Posts tagged ‘hdbc’

Haskell and Time

I’ve found myself getting confused over the Data.Time modules a few times now. Today I wanted to do something that I ought to be simple both to do (it was) and find out how to do (it wasn’t, at least not for me). I thought I’d write it down, because I’m bound to forget about it otherwise, and it might be helpful for some other poor soul out there.

I wanted to store a date in a database (SQLite) using Haskell (HDBC). Since I’m only interested in the date and not the time I chose to represent it in Haskell as a Date.Time.Calendar.Day. For Day 0 means 1858-11-17. HDBC on the other hand needs the date in seconds since epoch (1970-01-01 00:00 UTC), which conveniently can be represented with a single Integer. Time.Data.Clock.POSIX contains a few handy functions to convert between POSIXTime (NominalDiffTime) and UTCTime. However, there are no special functions for converting between an Integer and NominalDiffTime.
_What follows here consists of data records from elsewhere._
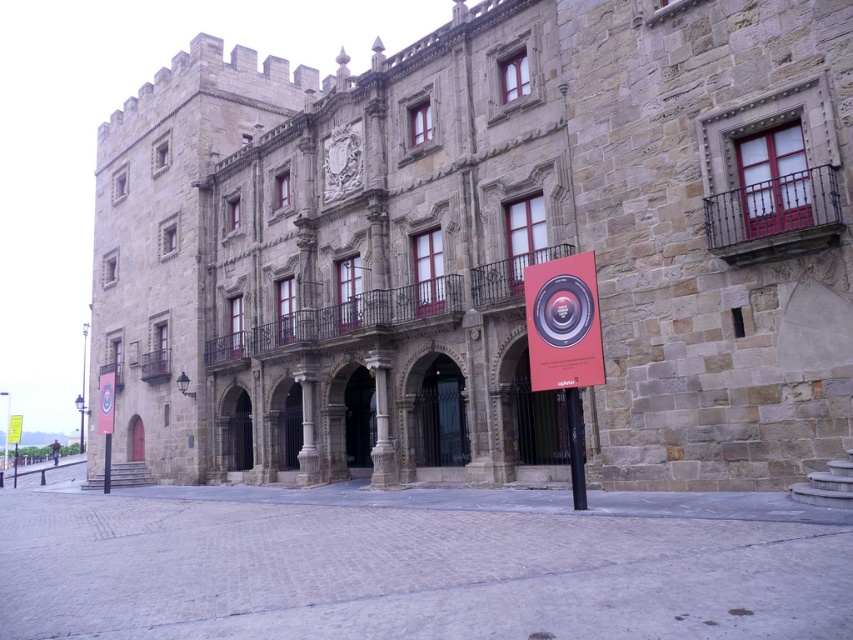 Is matte red poster at center above yellow paper sign at center?

Yes, matte red poster at center is above yellow paper sign at center.

Which of these two, matte red poster at center or yellow paper sign at center, stands taller?

With more height is matte red poster at center.

Locate an element on the screen. The image size is (853, 640). matte red poster at center is located at coordinates (563, 323).

What do you see at coordinates (563, 323) in the screenshot? Image resolution: width=853 pixels, height=640 pixels. I see `matte red poster at center` at bounding box center [563, 323].

Does matte red poster at center have a lesser width compared to black metal pole at center?

In fact, matte red poster at center might be wider than black metal pole at center.

Between point (560, 371) and point (579, 476), which one is positioned behind?

Point (560, 371)

The height and width of the screenshot is (640, 853). Identify the location of matte red poster at center. (563, 323).

Does black metal pole at center appear on the right side of yellow paper sign at center?

Correct, you'll find black metal pole at center to the right of yellow paper sign at center.

Which of these two, black metal pole at center or yellow paper sign at center, stands taller?

Standing taller between the two is yellow paper sign at center.

Describe the element at coordinates (575, 448) in the screenshot. I see `black metal pole at center` at that location.

You are a GUI agent. You are given a task and a screenshot of the screen. Output one action in this format:
    pyautogui.click(x=<x>, y=<y>)
    Task: Click on the black metal pole at center
    
    Given the screenshot: What is the action you would take?
    pos(575,448) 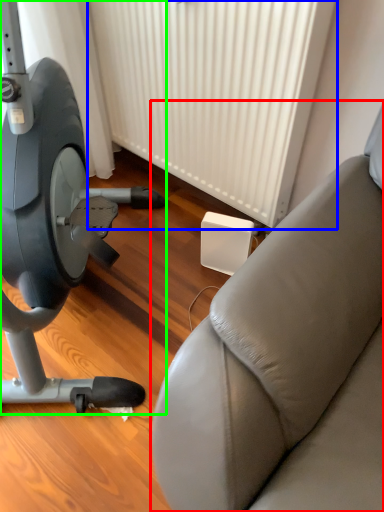 Question: Estimate the real-world distances between objects in this image. Which object is closer to studio couch (highlighted by a red box), radiator (highlighted by a blue box) or stationary bicycle (highlighted by a green box)?

Choices:
 (A) radiator
 (B) stationary bicycle

Answer: (B) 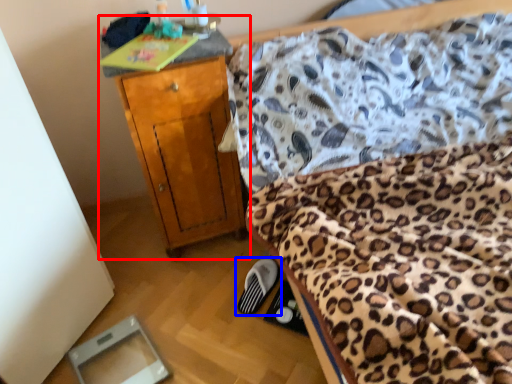 Question: Among these objects, which one is farthest to the camera, nightstand (highlighted by a red box) or footwear (highlighted by a blue box)?

Choices:
 (A) nightstand
 (B) footwear

Answer: (B) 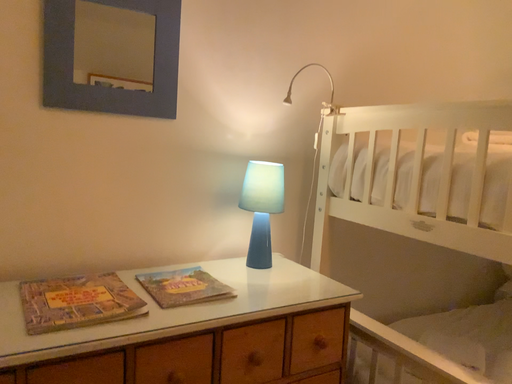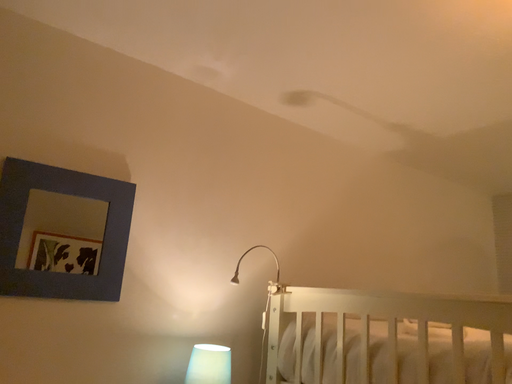 Question: How did the camera likely rotate when shooting the video?

Choices:
 (A) rotated right
 (B) rotated left

Answer: (A)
The way I found was to do it via the class types that NominalDiffTime implements.

First I thought that Enum might offer the solution, but my experiments with that was a bit confusing:

> pt <- getPOSIXTime
1221603766.526661s
> fromEnum pt
4118657661830593344
> toEnum 4118657661830593344 :: POSIXTime 
4118657.661830593344s

Not really the result I had hoped for. No, instead the function to use to get the Integer is floor, and the only way I found to convert a NominalDiffTime from an Integer is to go via a Ratio:

> fromRational (1221603766 % 1) :: POSIXTime
1221603766s

Have I missed something or is this the best way to achieve this?

Confusion with HaskellDB

Dear LazyWeb,

I’ve recently made some comparisons between HaskellDB and HDBC. My gut feeling is that I’d like to use HaskellDB due to its type safety and that it allows me to abstract away from SQL—something in me twitches every time I see strings containing SQL mixed in with other code, no matter what language it is. However there are some things that confuse me with HaskellDB. After overcoming the initial puzzlement that I seem to hit whenever I look at a Haskell API I stumbled on the apparent lack of support for primary keys. This surprised me and to check if I overlooked something I wrote the following code:

module Main where
 
import System.Environment
import System.IO
import Database.HaskellDB.HSQL.SQLite3
import Database.HaskellDB.DBSpec
 
testDBOpts = DBOptions { useBString=False }
 
sqliteOptions= SQLiteOptions { filepath="replace me", mode=ReadMode }
 
main :: IO ()
main = do
    dbfn <- fmap (!! 0) getArgs
    let options = sqliteOptions { filepath=dbfn }
    sqliteConnect options (dbToDBSpec False "extracted.db") >>= print

This is the surprising output when I point this to two different databases. The first database has no primary key:

% sqlite3 test1.db .dump
BEGIN TRANSACTION;
CREATE TABLE person (name text  not null,
                     age int);
COMMIT;

and the DBInfo looks the way I expected:

% ./extract test1.db 
DBInfo {dbname = "extracted.db", opts = DBOptions {useBString = False},
tbls = [TInfo {tname = "person", cols = [CInfo {cname = "name",
descr = (StringT,False)},CInfo {cname = "age", descr = (StringT,True)}]}]}

The second database does have a primary key:

% sqlite3 test2.db .dump
BEGIN TRANSACTION;
CREATE TABLE person (name text primary key not null, age int);
COMMIT;

but not only does the DBInfo lack any mention of it, it also contains the table info twice:

% ./extract test2.db 
DBInfo {dbname = "extracted.db", opts = DBOptions {useBString = False},
tbls = [TInfo {tname = "person", cols = [CInfo {cname = "name",
descr = (StringT,False)},CInfo {cname = "age", descr = (StringT,True)}]},
TInfo {tname = "person", cols = [CInfo {cname = "name",
descr = (StringT,False)},CInfo {cname = "age", descr = (StringT,True)}]}]}

Am I doing something fundamentally wrong or does HaskellDB not support the notion of a primary key?

Is it a bug in HaskellDB that the second extracted DBInfo contains two instances of TInfo when the database clearly only has one table?